▽

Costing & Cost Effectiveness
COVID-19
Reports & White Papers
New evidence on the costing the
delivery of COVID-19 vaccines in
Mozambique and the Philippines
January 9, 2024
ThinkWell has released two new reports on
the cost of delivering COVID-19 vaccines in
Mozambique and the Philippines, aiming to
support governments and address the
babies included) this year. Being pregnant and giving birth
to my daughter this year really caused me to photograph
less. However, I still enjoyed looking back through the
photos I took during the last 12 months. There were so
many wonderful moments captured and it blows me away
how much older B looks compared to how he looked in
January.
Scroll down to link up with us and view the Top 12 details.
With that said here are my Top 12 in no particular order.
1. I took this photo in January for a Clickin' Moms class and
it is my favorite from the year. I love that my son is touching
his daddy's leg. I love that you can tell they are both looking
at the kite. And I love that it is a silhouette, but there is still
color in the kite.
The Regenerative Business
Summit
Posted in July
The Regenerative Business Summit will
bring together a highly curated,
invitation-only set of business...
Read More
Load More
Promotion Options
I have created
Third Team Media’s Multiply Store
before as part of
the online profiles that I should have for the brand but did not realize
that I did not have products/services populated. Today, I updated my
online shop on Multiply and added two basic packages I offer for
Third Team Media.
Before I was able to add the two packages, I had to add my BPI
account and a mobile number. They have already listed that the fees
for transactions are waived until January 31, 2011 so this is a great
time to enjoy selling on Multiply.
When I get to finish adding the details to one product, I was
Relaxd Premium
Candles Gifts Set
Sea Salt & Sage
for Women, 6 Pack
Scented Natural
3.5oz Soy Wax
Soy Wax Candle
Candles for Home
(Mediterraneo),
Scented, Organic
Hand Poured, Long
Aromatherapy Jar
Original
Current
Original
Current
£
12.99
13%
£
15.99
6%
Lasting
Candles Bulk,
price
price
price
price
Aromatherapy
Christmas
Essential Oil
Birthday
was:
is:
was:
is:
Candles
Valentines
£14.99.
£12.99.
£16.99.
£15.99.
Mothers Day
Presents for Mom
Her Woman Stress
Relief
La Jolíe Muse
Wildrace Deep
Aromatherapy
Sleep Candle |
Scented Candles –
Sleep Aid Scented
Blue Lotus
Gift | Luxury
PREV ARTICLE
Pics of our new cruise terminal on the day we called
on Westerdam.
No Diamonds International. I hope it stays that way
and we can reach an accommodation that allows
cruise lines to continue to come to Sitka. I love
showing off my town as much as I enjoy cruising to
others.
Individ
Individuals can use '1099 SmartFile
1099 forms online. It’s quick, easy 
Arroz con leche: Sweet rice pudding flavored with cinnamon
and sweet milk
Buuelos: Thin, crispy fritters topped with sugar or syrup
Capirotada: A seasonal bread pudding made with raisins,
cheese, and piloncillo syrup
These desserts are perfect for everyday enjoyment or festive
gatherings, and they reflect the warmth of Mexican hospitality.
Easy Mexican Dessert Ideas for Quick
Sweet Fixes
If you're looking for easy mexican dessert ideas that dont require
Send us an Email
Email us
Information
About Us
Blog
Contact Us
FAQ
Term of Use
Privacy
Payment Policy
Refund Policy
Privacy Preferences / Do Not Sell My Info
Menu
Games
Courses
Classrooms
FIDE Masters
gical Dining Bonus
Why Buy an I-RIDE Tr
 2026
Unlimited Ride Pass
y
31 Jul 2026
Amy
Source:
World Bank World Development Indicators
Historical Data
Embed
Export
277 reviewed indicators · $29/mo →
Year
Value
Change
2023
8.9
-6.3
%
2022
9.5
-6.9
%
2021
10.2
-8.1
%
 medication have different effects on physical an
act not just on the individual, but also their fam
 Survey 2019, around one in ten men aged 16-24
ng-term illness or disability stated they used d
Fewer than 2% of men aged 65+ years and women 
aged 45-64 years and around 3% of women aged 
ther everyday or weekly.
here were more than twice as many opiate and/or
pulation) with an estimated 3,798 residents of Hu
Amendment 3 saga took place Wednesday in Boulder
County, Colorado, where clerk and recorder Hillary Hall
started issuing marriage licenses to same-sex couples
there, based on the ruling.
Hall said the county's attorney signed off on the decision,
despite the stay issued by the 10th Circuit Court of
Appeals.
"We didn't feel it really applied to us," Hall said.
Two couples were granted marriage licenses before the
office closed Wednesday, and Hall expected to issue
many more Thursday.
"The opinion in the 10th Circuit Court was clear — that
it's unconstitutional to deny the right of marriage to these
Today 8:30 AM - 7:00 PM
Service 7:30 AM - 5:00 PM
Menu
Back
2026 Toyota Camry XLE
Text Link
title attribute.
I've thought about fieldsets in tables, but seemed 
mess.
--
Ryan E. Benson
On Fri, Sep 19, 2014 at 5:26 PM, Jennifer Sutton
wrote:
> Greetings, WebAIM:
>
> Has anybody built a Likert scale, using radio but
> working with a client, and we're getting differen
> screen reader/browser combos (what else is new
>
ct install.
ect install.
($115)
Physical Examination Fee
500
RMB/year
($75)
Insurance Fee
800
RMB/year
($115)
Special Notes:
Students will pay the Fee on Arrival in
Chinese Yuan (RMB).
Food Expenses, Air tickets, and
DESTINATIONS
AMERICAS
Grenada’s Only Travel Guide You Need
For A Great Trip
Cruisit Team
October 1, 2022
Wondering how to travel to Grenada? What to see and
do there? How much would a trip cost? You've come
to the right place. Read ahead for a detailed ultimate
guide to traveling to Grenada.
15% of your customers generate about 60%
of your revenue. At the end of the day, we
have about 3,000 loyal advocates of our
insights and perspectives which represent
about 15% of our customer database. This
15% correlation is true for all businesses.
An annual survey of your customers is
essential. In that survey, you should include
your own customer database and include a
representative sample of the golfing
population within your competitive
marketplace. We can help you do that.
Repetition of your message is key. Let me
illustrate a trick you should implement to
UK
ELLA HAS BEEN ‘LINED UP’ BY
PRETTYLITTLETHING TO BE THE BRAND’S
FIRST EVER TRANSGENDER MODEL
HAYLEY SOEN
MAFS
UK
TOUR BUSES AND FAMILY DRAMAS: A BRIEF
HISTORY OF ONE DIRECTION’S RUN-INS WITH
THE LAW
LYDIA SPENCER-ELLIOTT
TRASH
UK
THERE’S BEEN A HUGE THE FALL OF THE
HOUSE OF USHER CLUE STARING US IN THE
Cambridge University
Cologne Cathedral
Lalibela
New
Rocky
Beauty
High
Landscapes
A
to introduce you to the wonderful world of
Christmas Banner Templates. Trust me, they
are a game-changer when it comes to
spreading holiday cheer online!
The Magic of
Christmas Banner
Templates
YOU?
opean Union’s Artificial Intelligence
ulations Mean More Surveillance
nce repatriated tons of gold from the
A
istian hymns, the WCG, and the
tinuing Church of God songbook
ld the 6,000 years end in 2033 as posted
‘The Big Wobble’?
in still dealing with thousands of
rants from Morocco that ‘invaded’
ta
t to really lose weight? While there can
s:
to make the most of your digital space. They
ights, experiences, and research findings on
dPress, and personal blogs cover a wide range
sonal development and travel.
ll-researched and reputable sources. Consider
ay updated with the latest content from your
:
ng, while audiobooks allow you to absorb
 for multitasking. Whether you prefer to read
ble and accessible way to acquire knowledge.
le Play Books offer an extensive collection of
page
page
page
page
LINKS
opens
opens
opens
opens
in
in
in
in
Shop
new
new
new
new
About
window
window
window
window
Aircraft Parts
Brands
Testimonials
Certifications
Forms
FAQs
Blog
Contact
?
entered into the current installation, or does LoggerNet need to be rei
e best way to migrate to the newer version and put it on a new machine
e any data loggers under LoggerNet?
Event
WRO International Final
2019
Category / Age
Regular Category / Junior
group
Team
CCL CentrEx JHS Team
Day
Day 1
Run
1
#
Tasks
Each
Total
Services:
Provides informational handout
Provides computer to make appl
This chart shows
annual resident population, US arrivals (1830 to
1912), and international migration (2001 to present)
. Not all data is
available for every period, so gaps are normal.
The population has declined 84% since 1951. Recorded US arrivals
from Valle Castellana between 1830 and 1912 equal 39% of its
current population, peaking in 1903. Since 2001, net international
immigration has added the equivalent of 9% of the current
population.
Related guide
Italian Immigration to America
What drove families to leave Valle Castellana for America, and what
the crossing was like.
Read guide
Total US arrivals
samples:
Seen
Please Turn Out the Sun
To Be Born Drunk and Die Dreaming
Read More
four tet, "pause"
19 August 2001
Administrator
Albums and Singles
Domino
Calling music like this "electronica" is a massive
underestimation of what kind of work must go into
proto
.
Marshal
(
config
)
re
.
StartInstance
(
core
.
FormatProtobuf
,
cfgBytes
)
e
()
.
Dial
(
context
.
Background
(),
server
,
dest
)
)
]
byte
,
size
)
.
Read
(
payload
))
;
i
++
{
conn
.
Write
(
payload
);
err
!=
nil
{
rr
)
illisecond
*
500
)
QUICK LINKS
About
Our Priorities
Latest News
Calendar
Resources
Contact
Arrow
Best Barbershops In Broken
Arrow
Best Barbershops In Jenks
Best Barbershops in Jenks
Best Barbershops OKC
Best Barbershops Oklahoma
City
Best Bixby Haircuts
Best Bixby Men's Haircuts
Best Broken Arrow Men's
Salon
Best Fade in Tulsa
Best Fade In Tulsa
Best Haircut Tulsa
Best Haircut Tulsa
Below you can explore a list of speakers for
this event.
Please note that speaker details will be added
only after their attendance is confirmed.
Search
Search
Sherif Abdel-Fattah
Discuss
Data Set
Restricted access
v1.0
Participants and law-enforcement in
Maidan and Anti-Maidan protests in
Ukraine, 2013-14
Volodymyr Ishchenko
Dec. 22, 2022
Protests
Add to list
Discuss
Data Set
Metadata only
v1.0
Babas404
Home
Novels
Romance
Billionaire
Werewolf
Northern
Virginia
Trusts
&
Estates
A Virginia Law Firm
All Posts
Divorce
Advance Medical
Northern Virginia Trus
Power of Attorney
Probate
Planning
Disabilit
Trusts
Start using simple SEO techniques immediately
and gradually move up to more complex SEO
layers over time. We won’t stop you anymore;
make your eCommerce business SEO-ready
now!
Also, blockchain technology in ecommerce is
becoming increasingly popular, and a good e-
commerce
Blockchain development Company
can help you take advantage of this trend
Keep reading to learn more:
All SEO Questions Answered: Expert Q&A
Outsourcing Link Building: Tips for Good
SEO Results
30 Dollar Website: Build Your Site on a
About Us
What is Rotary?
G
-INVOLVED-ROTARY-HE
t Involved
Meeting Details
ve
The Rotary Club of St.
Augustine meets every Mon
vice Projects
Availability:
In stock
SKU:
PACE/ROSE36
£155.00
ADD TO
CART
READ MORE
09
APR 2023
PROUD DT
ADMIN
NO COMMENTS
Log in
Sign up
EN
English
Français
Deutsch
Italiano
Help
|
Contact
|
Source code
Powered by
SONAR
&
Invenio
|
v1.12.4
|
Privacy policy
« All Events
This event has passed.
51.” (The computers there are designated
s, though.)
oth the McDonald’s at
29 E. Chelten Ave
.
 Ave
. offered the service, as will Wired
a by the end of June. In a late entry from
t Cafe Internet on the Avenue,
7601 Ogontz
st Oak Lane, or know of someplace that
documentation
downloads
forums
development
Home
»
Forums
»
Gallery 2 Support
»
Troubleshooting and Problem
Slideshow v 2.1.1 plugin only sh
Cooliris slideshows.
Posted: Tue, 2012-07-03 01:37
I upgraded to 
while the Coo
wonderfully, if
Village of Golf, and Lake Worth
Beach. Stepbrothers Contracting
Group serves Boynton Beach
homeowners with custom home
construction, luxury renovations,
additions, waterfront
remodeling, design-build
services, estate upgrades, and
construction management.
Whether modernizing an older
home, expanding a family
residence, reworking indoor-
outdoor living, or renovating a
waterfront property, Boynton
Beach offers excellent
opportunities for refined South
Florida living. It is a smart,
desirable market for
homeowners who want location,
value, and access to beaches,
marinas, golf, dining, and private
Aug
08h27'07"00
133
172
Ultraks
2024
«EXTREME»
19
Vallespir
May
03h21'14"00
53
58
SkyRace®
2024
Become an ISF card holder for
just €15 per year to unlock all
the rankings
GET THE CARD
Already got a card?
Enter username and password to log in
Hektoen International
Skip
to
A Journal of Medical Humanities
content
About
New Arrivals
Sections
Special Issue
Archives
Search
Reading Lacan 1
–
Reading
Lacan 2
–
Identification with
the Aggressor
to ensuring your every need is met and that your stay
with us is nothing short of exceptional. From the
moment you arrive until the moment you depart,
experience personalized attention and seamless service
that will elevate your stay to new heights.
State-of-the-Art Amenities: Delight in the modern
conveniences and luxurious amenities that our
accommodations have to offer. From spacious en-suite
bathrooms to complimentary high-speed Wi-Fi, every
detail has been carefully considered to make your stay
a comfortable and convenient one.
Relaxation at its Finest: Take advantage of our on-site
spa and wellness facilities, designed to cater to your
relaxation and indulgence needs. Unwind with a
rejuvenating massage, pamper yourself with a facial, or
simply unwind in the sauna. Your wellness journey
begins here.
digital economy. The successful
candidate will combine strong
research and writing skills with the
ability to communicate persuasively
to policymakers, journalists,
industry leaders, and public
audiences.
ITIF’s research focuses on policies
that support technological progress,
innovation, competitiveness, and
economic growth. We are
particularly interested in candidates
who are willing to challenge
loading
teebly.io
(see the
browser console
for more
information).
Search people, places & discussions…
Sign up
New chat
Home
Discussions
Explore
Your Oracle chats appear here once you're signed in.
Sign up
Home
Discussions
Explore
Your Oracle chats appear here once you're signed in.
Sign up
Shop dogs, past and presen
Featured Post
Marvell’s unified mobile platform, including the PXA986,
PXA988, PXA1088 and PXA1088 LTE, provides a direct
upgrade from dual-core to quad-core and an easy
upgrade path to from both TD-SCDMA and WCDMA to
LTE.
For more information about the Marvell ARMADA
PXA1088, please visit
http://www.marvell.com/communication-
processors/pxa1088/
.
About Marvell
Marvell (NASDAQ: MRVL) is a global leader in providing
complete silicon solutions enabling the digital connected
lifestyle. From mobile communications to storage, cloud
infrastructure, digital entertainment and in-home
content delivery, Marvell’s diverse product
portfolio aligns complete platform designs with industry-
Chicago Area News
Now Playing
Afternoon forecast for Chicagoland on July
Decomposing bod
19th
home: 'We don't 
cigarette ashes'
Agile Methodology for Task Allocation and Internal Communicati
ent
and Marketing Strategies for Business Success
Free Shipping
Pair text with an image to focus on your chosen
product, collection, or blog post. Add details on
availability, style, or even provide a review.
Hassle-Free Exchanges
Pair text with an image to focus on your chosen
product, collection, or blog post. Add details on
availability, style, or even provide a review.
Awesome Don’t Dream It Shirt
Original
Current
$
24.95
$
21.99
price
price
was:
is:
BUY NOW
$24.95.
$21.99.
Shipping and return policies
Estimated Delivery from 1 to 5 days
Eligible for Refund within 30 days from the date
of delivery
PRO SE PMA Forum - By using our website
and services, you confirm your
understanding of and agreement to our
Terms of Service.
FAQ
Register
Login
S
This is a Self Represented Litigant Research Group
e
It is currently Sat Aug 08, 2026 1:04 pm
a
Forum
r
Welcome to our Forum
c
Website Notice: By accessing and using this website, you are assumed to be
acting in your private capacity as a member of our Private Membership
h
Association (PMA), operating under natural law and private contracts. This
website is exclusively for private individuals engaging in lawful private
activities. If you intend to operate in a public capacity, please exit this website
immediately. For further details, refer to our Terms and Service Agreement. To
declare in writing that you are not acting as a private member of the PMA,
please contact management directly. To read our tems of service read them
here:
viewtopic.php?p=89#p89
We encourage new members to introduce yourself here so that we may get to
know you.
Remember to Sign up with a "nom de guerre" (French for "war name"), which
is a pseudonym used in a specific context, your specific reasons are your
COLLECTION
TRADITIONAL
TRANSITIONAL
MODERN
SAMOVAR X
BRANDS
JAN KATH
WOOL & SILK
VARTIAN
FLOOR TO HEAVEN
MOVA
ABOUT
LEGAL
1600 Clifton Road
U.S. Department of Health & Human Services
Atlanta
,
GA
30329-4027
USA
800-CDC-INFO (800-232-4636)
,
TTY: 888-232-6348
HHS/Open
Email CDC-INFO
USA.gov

△

Up to and including the line with "Before I was", transcribe the entries above exactly, starting from their first line.

Output:
Costing & Cost Effectiveness
COVID-19
Reports & White Papers
New evidence on the costing the
delivery of COVID-19 vaccines in
Mozambique and the Philippines
January 9, 2024
ThinkWell has released two new reports on
the cost of delivering COVID-19 vaccines in
Mozambique and the Philippines, aiming to
support governments and address the
babies included) this year. Being pregnant and giving birth
to my daughter this year really caused me to photograph
less. However, I still enjoyed looking back through the
photos I took during the last 12 months. There were so
many wonderful moments captured and it blows me away
how much older B looks compared to how he looked in
January.
Scroll down to link up with us and view the Top 12 details.
With that said here are my Top 12 in no particular order.
1. I took this photo in January for a Clickin' Moms class and
it is my favorite from the year. I love that my son is touching
his daddy's leg. I love that you can tell they are both looking
at the kite. And I love that it is a silhouette, but there is still
color in the kite.
The Regenerative Business
Summit
Posted in July
The Regenerative Business Summit will
bring together a highly curated,
invitation-only set of business...
Read More
Load More
Promotion Options
I have created
Third Team Media’s Multiply Store
before as part of
the online profiles that I should have for the brand but did not realize
that I did not have products/services populated. Today, I updated my
online shop on Multiply and added two basic packages I offer for
Third Team Media.
Before I was able to add the two packages, I had to add my BPI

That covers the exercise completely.